Every year in the UK around 100 boys are diagnosed with Duchenne muscular dystrophy. Most lose their ability to walk between the ages of 10 and 14 years. They will eventually become paralysed and many lose their lives by their late twenties. Although this cruel disease is incurable, new treatments to slow down disease progression offer vital hope to families.
Children diagnosed with rare, inherited conditions such as spondylocostal dysostosis suffer curvature of the spine and reduced height, leading to other problems such as breathing difficulties and mobility issues. Whilst the causes of spinal malformations – and the genetic risks for future children – have remained largely elusive, the effects on children’s health and wellbeing are tragically apparent.
About one in 10 babies born in the UK every year needs some form of help in the first few minutes after birth to stimulate breathing and to ensure the heart is beating properly. That adds up to a staggering 80,000 newborn babies each year, more than 200 babies every day.
Around 60,000 children and young people under the age of 18 in the UK are estimated to have epilepsy. Drug treatments have unpleasant side effects and, sadly, one in four lives with epilepsy that is difficult to control with medication.
Walking can be very painful for the many thousands of children with cerebral palsy (CP) and other foot problems. This has a major impact on their lives and can exclude them from taking part in numerous activities. Ninety per cent of children with CP develop deformities in their feet caused by unusual forces on the foot during their early development.
Each year, almost a million newborn babies worldwide will lose their lives after suffering brain injury due to oxygen shortage. Until recently there haven’t been any specific treatments to prevent this damage but a groundbreaking cooling therapy is changing that.
Premature babies have digestive systems that are not yet fully developed and are vulnerable to infection. When fed with milk, those who have not grown in the womb properly are recognised to be at risk of developing a condition called necrotising enterocolitis which causes serious inflammation of the bowel wall. Up to 3,000 babies are affected by this a year in the UK; tragically 35 per cent of them will die.
The hormone thyroxine is important in maintaining our energy levels to allow everyday activity. But in children, and especially in babies, it has another vital function: it is essential for the normal growth and development of the brain and body.
Sickle cell disease (SCD) is a serious genetic blood disorder which affects around 12,500 people in the UK. It is more common in people whose family origins are African, African-Caribbean, Asian or Mediterranean. SCD can cause poor blood circulation in the brain which can lead to learning difficulties.
Tragically, around 4,000 babies are stillborn every year and thousands of women hospitalised with pregnancy complications that put babies’ lives at risk.
Metal prostheses are used to replace limb bones that have been destroyed by tumours or would otherwise require amputation. But until recently this has been problematic for children, as the implants need to be extended to keep up with the child’s natural rate of growth.
Around one in every 20 children in the UK is registered as having a disability. Those who are severely disabled can be prone to chronic pain and yet cannot communicate how they are feeling.
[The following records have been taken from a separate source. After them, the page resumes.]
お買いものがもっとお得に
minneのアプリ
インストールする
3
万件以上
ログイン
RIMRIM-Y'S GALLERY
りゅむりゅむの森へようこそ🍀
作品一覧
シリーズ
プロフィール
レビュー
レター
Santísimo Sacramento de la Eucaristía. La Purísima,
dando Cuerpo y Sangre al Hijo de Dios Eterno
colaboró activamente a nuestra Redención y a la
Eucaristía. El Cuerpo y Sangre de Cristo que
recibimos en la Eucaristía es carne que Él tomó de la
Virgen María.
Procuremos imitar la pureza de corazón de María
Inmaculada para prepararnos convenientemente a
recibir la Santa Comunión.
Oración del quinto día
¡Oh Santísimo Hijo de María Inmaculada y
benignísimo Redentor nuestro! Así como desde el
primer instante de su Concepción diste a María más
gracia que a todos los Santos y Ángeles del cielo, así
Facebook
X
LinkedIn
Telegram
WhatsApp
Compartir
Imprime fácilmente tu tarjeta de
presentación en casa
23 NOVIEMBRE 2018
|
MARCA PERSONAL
This means their pain can go unrecognised and untreated.
Children and babies are at particular risk of meningitis, a serious and sometimes fatal infection caused by different bacteria and viruses. Those who survive can face permanent disabilities, such as vision and hearing loss, learning difficulties and limb amputation.
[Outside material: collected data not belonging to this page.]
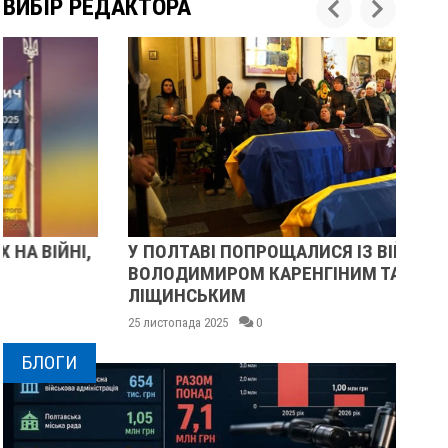
ВИБІР РЕДАКТОРА
У ПОЛТАВІ ПОПРОЩАЛИСЯ ІЗ ВІЙСЬКОВИМИ
ПІ
ВОЛОДИМИРОМ КАРЕНГІНИМ ТА ОЛЕГОМ
СУ
ЛІЩИНСЬКИМ
25 
25 листопада 2025
0
БЛОГИ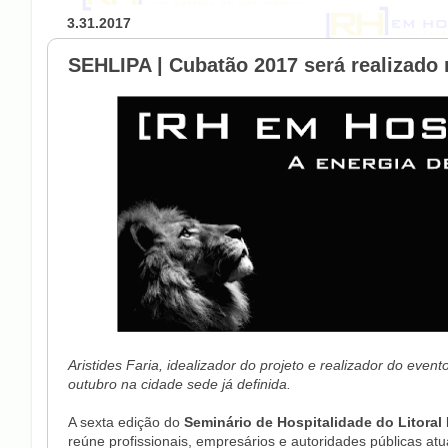
3.31.2017
SEHLIPA | Cubatão 2017 será realizado
Aristides Faria, idealizador do projeto e realizador do eve
outubro na cidade sede já definida.
A sexta edição do
Seminário de Hospitalidade do Litoral 
reúne profissionais, empresários e autoridades públicas at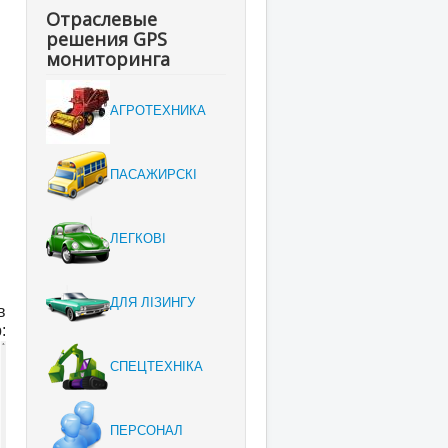
Отраслевые
решения GPS
мониторинга
АГРОТЕХНИКА
ПАСАЖИРСКІ
ЛЕГКОВІ
ДЛЯ ЛІЗИНГУ
в
:
СПЕЦТЕХНІКА
ПЕРСОНАЛ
More than 100,000 people are admitted to UK hospitals every year with a head injury, a third of them are children.
Rubella is a viral infection that can cause severe abnormalities in an unborn baby if contracted by the mother in the early stages of pregnancy. Also known as German measles, it can result in learning disabilities, deafness and heart problems, all symptoms of a serious condition called congenital rubella syndrome (CRS).
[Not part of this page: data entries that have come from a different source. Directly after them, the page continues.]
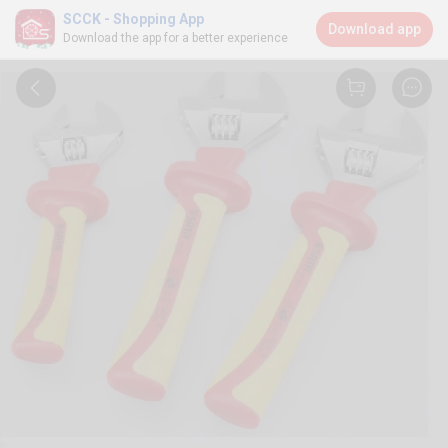
SCCK - Shopping App
Download app
Download the app for a better experience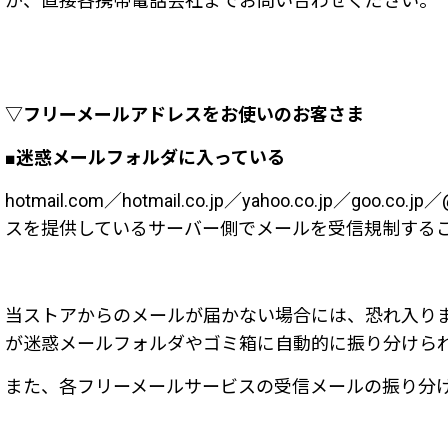
が、直接各携帯電話会社までお問い合わせください。
▽フリーメールアドレスをお使いのお客さま
■迷惑メールフォルダに入っている
hotmail.com／hotmail.co.jp／yahoo.co.j
スを提供しているサーバー側でメールを受信規制する
当ストアからのメールが届かない場合には、恐れ入り
が迷惑メールフォルダやゴミ箱に自動的に振り分けら
また、各フリーメールサービスの受信メールの振り分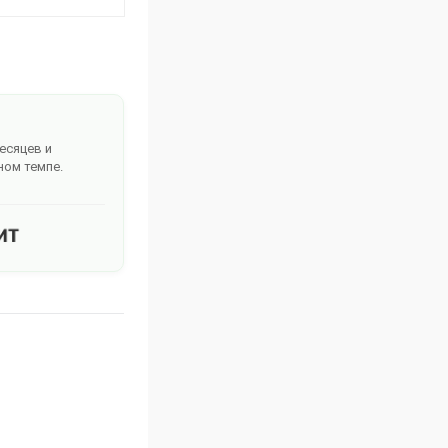
месяцев и
ном темпе.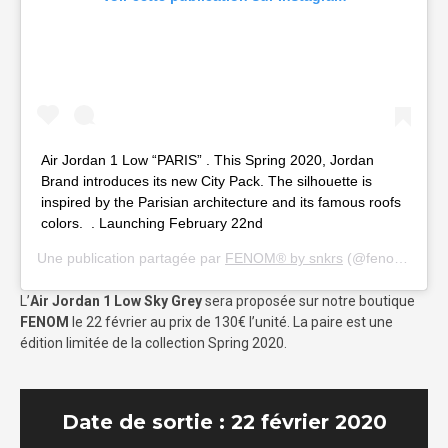
Air Jordan 1 Low “PARIS”⁣ ⁣.⁣ ⁣This Spring 2020, Jordan
Brand introduces its new City Pack. The silhouette is
inspired by the Parisian architecture and its famous roofs
colors. ⁣ ⁣.⁣ ⁣Launching February 22nd⁣ ⁣
Une publication partagée par
FENOM® by snkrs
(@fenom) le
13
L’
Air Jordan 1 Low Sky Grey
sera proposée sur notre boutique
FENOM
le 22 février au prix de 130€ l’unité. La paire est une
édition limitée de la collection Spring 2020.
Date de sortie : 22 février 2020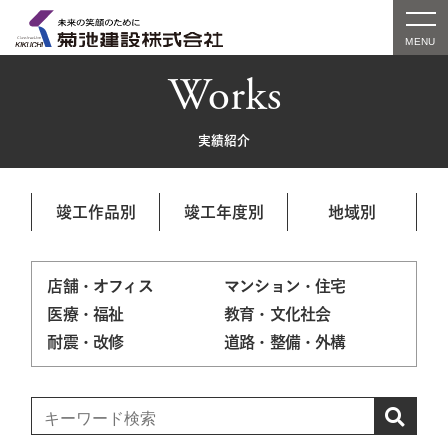
Works
実績紹介
竣工作品別
竣工年度別
地域別
店舗・オフィス
マンション・住宅
医療・福祉
教育・文化社会
耐震・改修
道路・整備・外構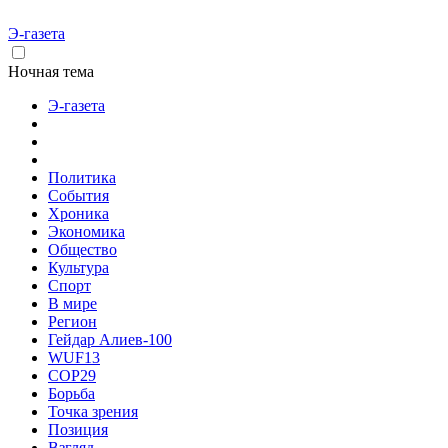
Э-газета
Ночная тема
Э-газета
Политика
События
Хроника
Экономика
Общество
Культура
Спорт
В мире
Регион
Гейдар Алиев-100
WUF13
COP29
Борьба
Точка зрения
Позиция
Взгляд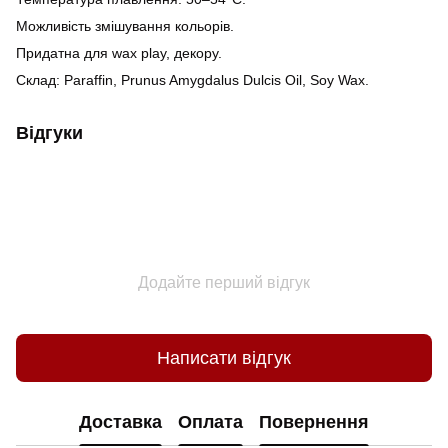
Можливість змішування кольорів.
Придатна для wax play, декору.
Склад: Paraffin, Prunus Amygdalus Dulcis Oil, Soy Wax.
Відгуки
Додайте перший відгук
Написати відгук
Доставка
Оплата
Повернення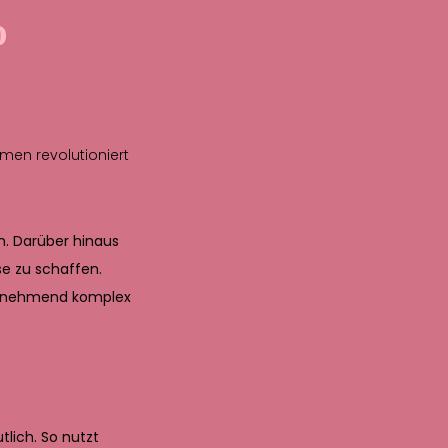
o
men revolutioniert
rn. Darüber hinaus
e zu schaffen.
n zunehmend komplex
lich. So nutzt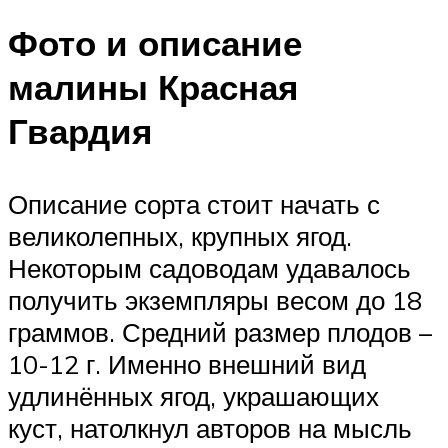
Фото и описание
малины Красная
Гвардия
Описание сорта стоит начать с
великолепных, крупных ягод.
Некоторым садоводам удавалось
получить экземпляры весом до 18
граммов. Средний размер плодов –
10-12 г. Именно внешний вид
удлинённых ягод, украшающих
куст, натолкнул авторов на мысль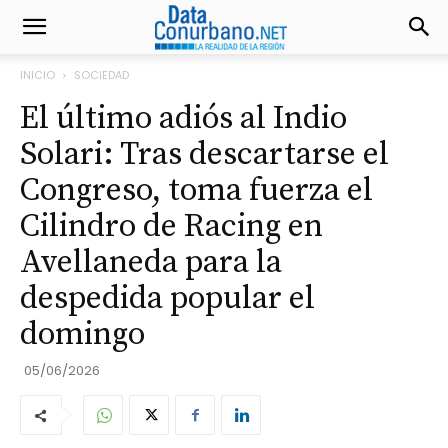
INICIO
SOCIEDAD
El último adiós al Indio
Solari: Tras descartarse el
Congreso, toma fuerza el
Cilindro de Racing en
Avellaneda para la
despedida popular el
domingo
05/06/2026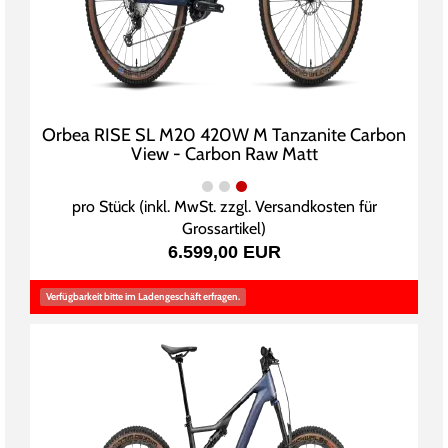
Orbea RISE SL M20 420W M Tanzanite Carbon
View - Carbon Raw Matt
pro Stück (inkl. MwSt. zzgl.
Versandkosten für
Grossartikel
)
6.599,00 EUR
Verfügbarkeit bitte im Ladengeschäft erfragen.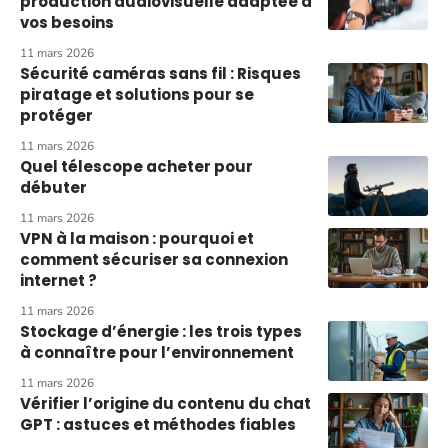
production audiovisuelle adaptée à
vos besoins
11 mars 2026
Sécurité caméras sans fil : Risques
piratage et solutions pour se
protéger
11 mars 2026
Quel télescope acheter pour
débuter
11 mars 2026
VPN à la maison : pourquoi et
comment sécuriser sa connexion
internet ?
11 mars 2026
Stockage d’énergie : les trois types
à connaître pour l’environnement
11 mars 2026
Vérifier l’origine du contenu du chat
GPT : astuces et méthodes fiables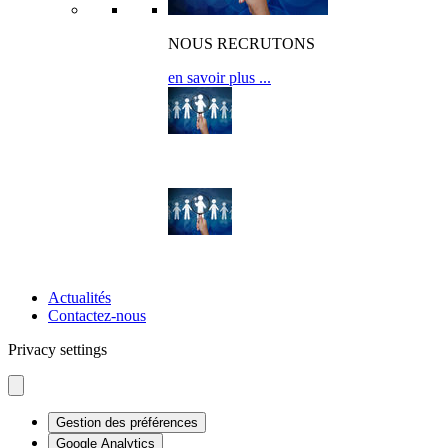
NOUS RECRUTONS
en savoir plus ...
OFFRES D’EMPLOI
OFFRES DE STAGE
Actualités
Contactez-nous
Privacy settings
Gestion des préférences
Google Analytics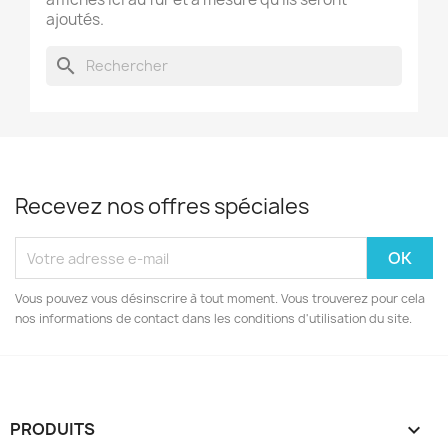
ajoutés.
search
Recevez nos offres spéciales
Vous pouvez vous désinscrire à tout moment. Vous trouverez pour cela
nos informations de contact dans les conditions d'utilisation du site.
PRODUITS
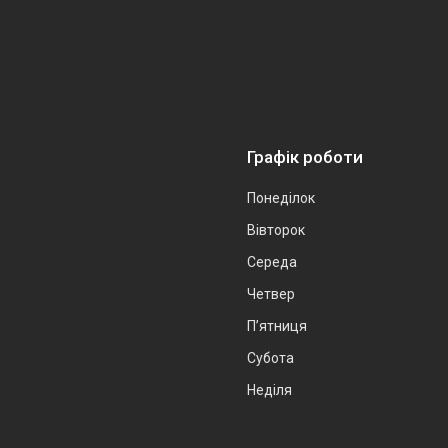
Графік роботи
Понеділок
Вівторок
Середа
Четвер
Пʼятниця
Субота
Неділя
Spina bifida occurs in a baby when the spinal cord and surrounding bones do not develop properly, leaving a gap or a split. Around one in 1,000 babies in the UK are born with it and some of those who survive suffer from hydrocephalus (water on the brain) and can be left with disabilities.
Around eight out of every 10,000 children in the UK have severe disabilities and need posture support for daily activities. But specialised seats can be expensive and often cause painful pressure sores.
Ultrasound is used in pregnancy to monitor a baby’s development and diagnose problems. It uses sound wave technology which was originally designed to detect flaws in the metal hulls of ships and to aid submarine navigation.
Sixty years ago polio was one of the most feared diseases in the developed world, killing hundreds of children in the UK each year and leaving thousands paralysed. Between 1947 and 1958 polio disabled over 30,000 people in Britain.